Turnout Was Not Unusually High in Counties Where Republicans Made Fraud Accusations

Lott (20) also claims to show that 2020 turnout rates were higher than one would otherwise expect in a set of counties where Republicans have alleged that fraud took place. Lott argues that there was an “unexplained increase in voter turnout” ref. 20, p.13 in the key counties of between 1.26 and 2.42%, which Lott says is equivalent to 150,000 to 289,000 votes in those states. Lott concludes that this is evidence consistent with fraud.
To determine whether the “suspicious” counties had higher turnout, Lott checks whether turnout in the 2020 election was higher than would be expected (given previous turnout, political leaning, and local demographics) in counties where, according to Republican lawsuits filed after the election, fraud may have taken place. Lott identifies 19 counties across six swing states where Republicans made fraud allegations.†† He then compares turnout in these counties to turnout in other counties in the same six states plus all counties in three other swing states (Florida, Ohio, and North Carolina). He argues that, if turnout is higher in these counties than would be expected given covariates, it would be evidence of fraud.
As we explain in SI Appendix, section H we dispute the premise of this analysis: Turnout varies across counties for many reasons, and it is unreasonable to ascribe a small unexplained difference to fraud.

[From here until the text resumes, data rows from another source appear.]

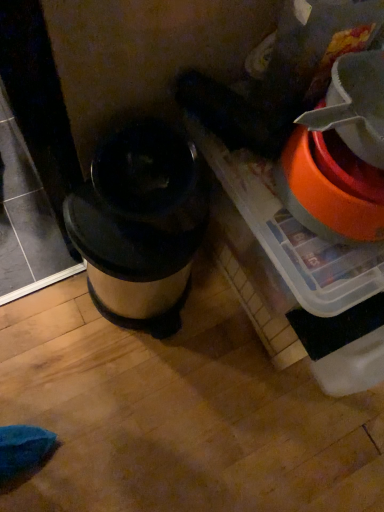 Locate an element on the screen. Image resolution: width=384 pixels, height=512 pixels. free space to the left of metallic silver trash can at center is located at coordinates (42, 284). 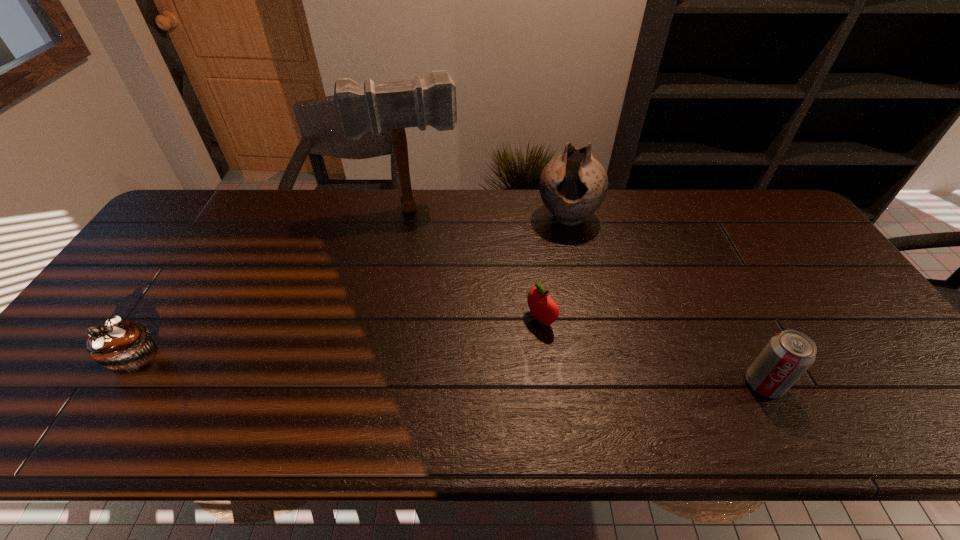 At what (x,y) coordinates should I click in order to perform the action: click on cupcake that is at the near edge. Please return your answer as a coordinate pair (x, y). The width and height of the screenshot is (960, 540). Looking at the image, I should click on (124, 347).

I want to click on soda can present at the near edge, so click(787, 356).

I want to click on object at the left edge, so click(x=124, y=347).

The image size is (960, 540). In order to click on object located in the near left corner section of the desktop in this screenshot , I will do `click(124, 347)`.

The image size is (960, 540). I want to click on vacant region at the far edge, so click(609, 201).

Locate an element on the screen. The height and width of the screenshot is (540, 960). vacant space at the near edge of the desktop is located at coordinates (507, 368).

Where is `free space at the right edge of the desktop`? The height and width of the screenshot is (540, 960). free space at the right edge of the desktop is located at coordinates (805, 252).

What are the coordinates of `free space at the far left corner of the desktop` in the screenshot? It's located at (197, 222).

Identify the location of vacant space at the far right corner of the desktop. This screenshot has width=960, height=540. (756, 200).

Find the location of `vacant point at the near right corner`. vacant point at the near right corner is located at coordinates click(873, 381). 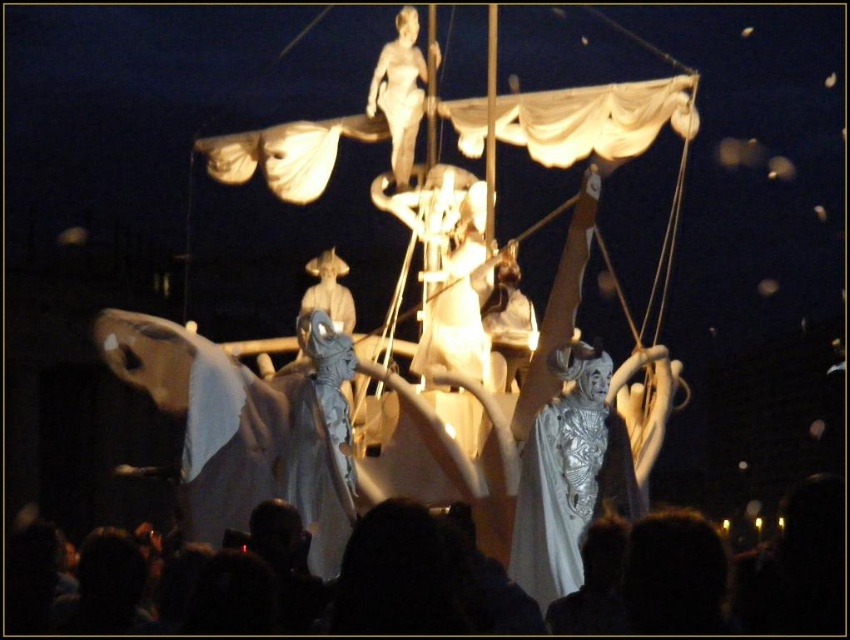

As it happens, Lott’s finding is not robust to sensible departures from his chosen specification, so it is not necessary to dispute the premise.
Our analysis of county-level voting data for 2016 and 2020‡‡ indicates that Lott’s conclusions are driven by the inclusion of states that have lower turnout increases and no suspicious counties—namely Florida, North Carolina, and Ohio. Fig. 4A shows that, conditional on turnout in 2016, turnout in these three states was lower than turnout in the six states that contain a suspicious county in Lott’s analysis. This is relevant because Lott’s analysis compares changes in turnout in suspicious counties with changes in turnout in all other counties, so these smaller increases in turnout rates across states will be conflated with the suspicious county indicator in his analysis. The smaller the turnout increase in these three “nonsuspect” states, the more turnout in the suspect counties will appear to be suspiciously high, even if the changes in turnout in these suspect counties are unremarkable relative to the changes in turnout in other counties in their own state.
Fig. 4
No evidence suspicious counties had higher turnout. (A) Swing states without suspicious counties had smaller average turnout increases, which drives Lott’s (20) results. (B) Lott’s (20) estimates of suspicious county differences in turnout are zero and null once we address state-level differences.
Fig. 4B shows that, once we address the level differences across states, Lott’s (20) estimates of the turnout differences in suspicious counties go to zero and become insignificant. We examine all four of Lott’s (20) models (organized on the vertical axis) and present the estimated coefficient on an indicator for “suspicious county” in a regression of 2020 turnout on that indicator plus 2016 turnout and covariates. The circle/purple estimates of suspicious county turnout depict the estimates using the four specifications for which Lott (20) presents results in his table 10. The triangle/dark-green estimates depict our estimates when we exclude Florida, Ohio, and North Carolina—three states in which no fraud was alleged. Across models, the difference in suspicious counties is close to zero and—in the case of model 4—the estimate is negative. The square/light-green estimates are from a model where we include all of Lott’s states but add an indicator for a state that has suspicious counties. Again, this reduces the estimate to null. Finally, the last estimates (plus/lime green) include state-level fixed effects. Across models, this gives a close to zero and null difference for suspicious counties. Thus, simply by focusing only on states where at least one county had alleged fraud (i.e., swing states that Biden won) or allowing that state-wide turnout trends may differ across states or groups of states, we are able to explain what Lott (20) claimed was unexplained turnout in counties where Republicans had claimed fraud.
In short, there is no evidence that turnout was unusually high in the suspicious counties, let alone that turnout was inflated in these counties by fraud.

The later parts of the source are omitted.